Sein Wort hat Gewicht: Der weißhaarige Wirtschaftsprofessor und Regierungsberater empfängt in einer schönen Villa in Havanna, dem Sitz der Ökonomen-Organisation ANEC. Im Eingangsbereich stehen Käfige mit Papageien, die laut vor sich hinpfeifen. Catasús gibt offen zu: Als alles dem Staat gehörte, habe es auch nicht geklappt. Für ihn steht fest: „Jemand, der mehr arbeitet, muss am Ende auch mehr verdienen.“
Ähnlich klingt es bei Raúl Castro: „Kuba muss aufhören, das einzige Land zu sein, in dem man ohne zu arbeiten leben kann“, sagte der Staatschef im Sommer 2010.

Sein Land befinde sich in einer Übergangsphase, sagt Catasús. Bevor Gesetze geschrieben werden, beobachte der Staat, was funktioniere – und was nicht. Ähnlich sieht es die Deutsch-Kubanerin Jenni Morin Nenoff, die ihre Doktorarbeit über Kubas neue Selbständige schreibt: „Momentan geht es um neue Spielregeln, aber die werden nicht nur vom Schiedsrichter festgelegt. Die Spieler testen Grenzen aus und wollen Einfluss nehmen.“ Ohne staatlichen Einfluss werde es auch künftig nicht gehen, betont Ökonom Catasús: „Es darf nicht sein, dass sich zu viel Kapital in den Händen weniger Leute sammelt. Die Unterschiede müssen tolerierbar sein.“

Wie groß die Unterschiede schon jetzt sind, sieht man in Viñales, einem grünen Tal im Westen Kubas. Dorthin strömen die Touristen aus Europa und Kanada, die dem Castro-Regime die überlebenswichtigen Devisen in die Kassen spülen – zuletzt mindestens zwei Milliarden Dollar pro Jahr. Am Ende der Hauptstraße, in der sich Restaurant neben Pension neben Souvenirladen reiht, führt ein Lehmweg in die Natur.
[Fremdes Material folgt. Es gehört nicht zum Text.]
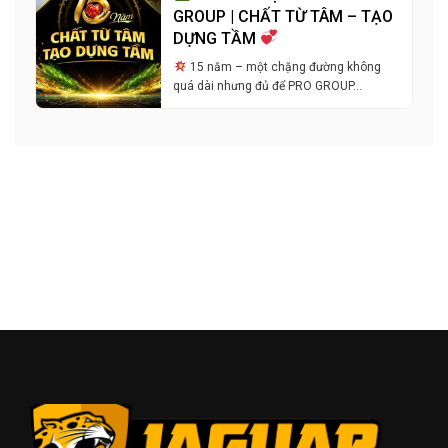
GROUP | CHẤT TỪ TÂM – TẠO
DỰNG TẦM
15 năm – một chặng đường không
quá dài nhưng đủ để PRO GROUP…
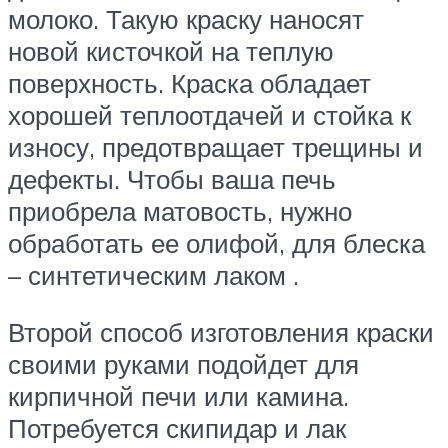
молоко. Такую краску наносят
новой кисточкой на теплую
поверхность. Краска обладает
хорошей теплоотдачей и стойка к
износу, предотвращает трещины и
дефекты. Чтобы ваша печь
приобрела матовость, нужно
обработать ее олифой, для блеска
– синтетическим лаком .
Второй способ изготовления краски
своими руками подойдет для
кирпичной печи или камина.
Потребуется скипидар и лак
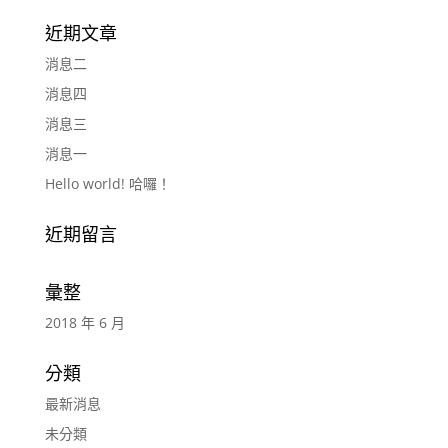
近期文章
消息二
消息四
消息三
消息一
Hello world! 哈囉！
近期留言
彙整
2018 年 6 月
分類
最新消息
未分類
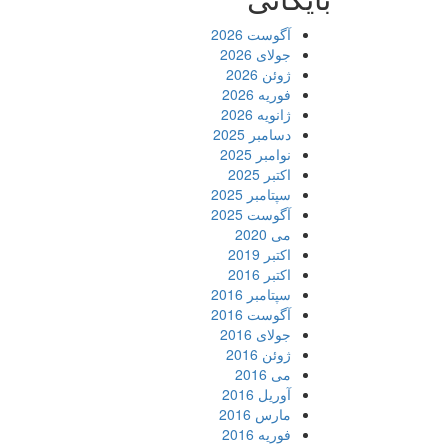
آگوست 2026
جولای 2026
ژوئن 2026
فوریه 2026
ژانویه 2026
دسامبر 2025
نوامبر 2025
اکتبر 2025
سپتامبر 2025
آگوست 2025
می 2020
اکتبر 2019
اکتبر 2016
سپتامبر 2016
آگوست 2016
جولای 2016
ژوئن 2016
می 2016
آوریل 2016
مارس 2016
فوریه 2016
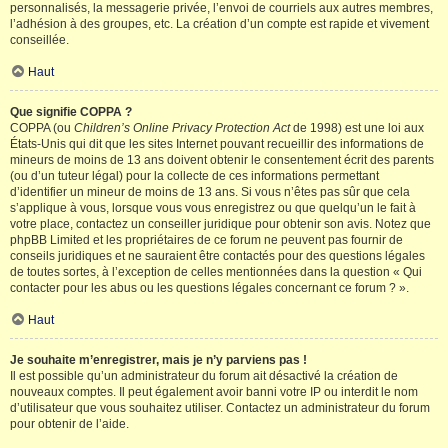
personnalisés, la messagerie privée, l’envoi de courriels aux autres membres,
l’adhésion à des groupes, etc. La création d’un compte est rapide et vivement
conseillée.
Haut
Que signifie COPPA ?
COPPA (ou
Children’s Online Privacy Protection Act
de 1998) est une loi aux
États-Unis qui dit que les sites Internet pouvant recueillir des informations de
mineurs de moins de 13 ans doivent obtenir le consentement écrit des parents
(ou d’un tuteur légal) pour la collecte de ces informations permettant
d’identifier un mineur de moins de 13 ans. Si vous n’êtes pas sûr que cela
s’applique à vous, lorsque vous vous enregistrez ou que quelqu’un le fait à
votre place, contactez un conseiller juridique pour obtenir son avis. Notez que
phpBB Limited et les propriétaires de ce forum ne peuvent pas fournir de
conseils juridiques et ne sauraient être contactés pour des questions légales
de toutes sortes, à l’exception de celles mentionnées dans la question « Qui
contacter pour les abus ou les questions légales concernant ce forum ? ».
Haut
Je souhaite m’enregistrer, mais je n’y parviens pas !
Il est possible qu’un administrateur du forum ait désactivé la création de
nouveaux comptes. Il peut également avoir banni votre IP ou interdit le nom
d’utilisateur que vous souhaitez utiliser. Contactez un administrateur du forum
pour obtenir de l’aide.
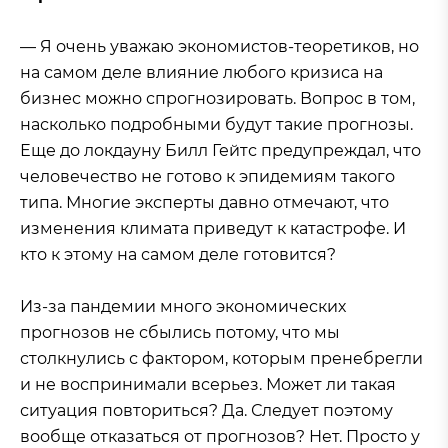
— Я очень уважаю экономистов-теоретиков, но
на самом деле влияние любого кризиса на
бизнес можно спрогнозировать. Вопрос в том,
насколько подробными будут такие прогнозы.
Еще до локдауну Билл Гейтс предупреждал, что
человечество не готово к эпидемиям такого
типа. Многие эксперты давно отмечают, что
изменения климата приведут к катастрофе. И
кто к этому на самом деле готовится?
Из-за пандемии много экономических
прогнозов не сбылись потому, что мы
столкнулись с фактором, которым пренебрегли
и не воспринимали всерьез. Может ли такая
ситуация повториться? Да. Следует поэтому
вообще отказаться от прогнозов? Нет. Просто у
In einer Scheune sitzt Benito Camejo, legt sich ein Holzbrett auf den Schoß und rollt darauf Tabakblätter zu Zigarren. „Ich heiße Benito, wie Benito Mussolini“, so stellt er sich vor. Ein Mannsbild wie aus einem Mafia-Roman: Panamahut, Schnurrbart, das Hemd steht bis zum Brusthaar offen, zwischen den Zähnen klemmt eine dicke Zigarre. Er hat zehn Hektar Anbaufläche, 50000 Pflanzen wachsen hier. Er muss 90 Prozent seiner Ernte für einen Fixpreis an den Staat abtreten, der die fertigen Zigarren teuer ins Ausland verkauft.

Den Rest darf er behalten, offiziell als Eigenbedarf, in Wahrheit verkauft er diesen Rest aber wohl auf dem Schwarzmarkt. Benito Camejo gibt das nicht direkt zu, aber er sagt: „Ich bin kein Heiliger.“ Fragt man ihn, ob es ein lukratives Geschäft ist, nickt er nur, grinst und sagt: „Dafür habe ich Pech in der Liebe.“
Doch Benito Camejo macht nicht nur mit Tabak gutes Geld. Auch er weiß, wie er mithilfe des Tourismus seinen Umsatz noch steigern kann. Im Stundenrhythmus karren Reiseveranstalter ganze Urlaubergruppen in Bussen zu seiner Ranch neben den Tabakfeldern. Dann beginnt die Benito-Show: Er führt über seine Felder, zeigt den Touristen wie man Zigarren rollt, reißt Witze und am Ende serviert er Kaffee und Rum in seinem Wohnzimmer. „Tabakbauern gewähren authentische Einblicke in den Alltag der Inselbewohner“, heißt es in den Prospekten. Dass es sich in Wahrheit um Massentourismus handelt, kriegen viele Urlauber nicht mit, der Preis für die Benito-Show ist irgendwo versteckt im Gesamtpreis der Pauschalreise – und wenn der nächste Bus kommt, haben sie Benitos Ranch schon verlassen.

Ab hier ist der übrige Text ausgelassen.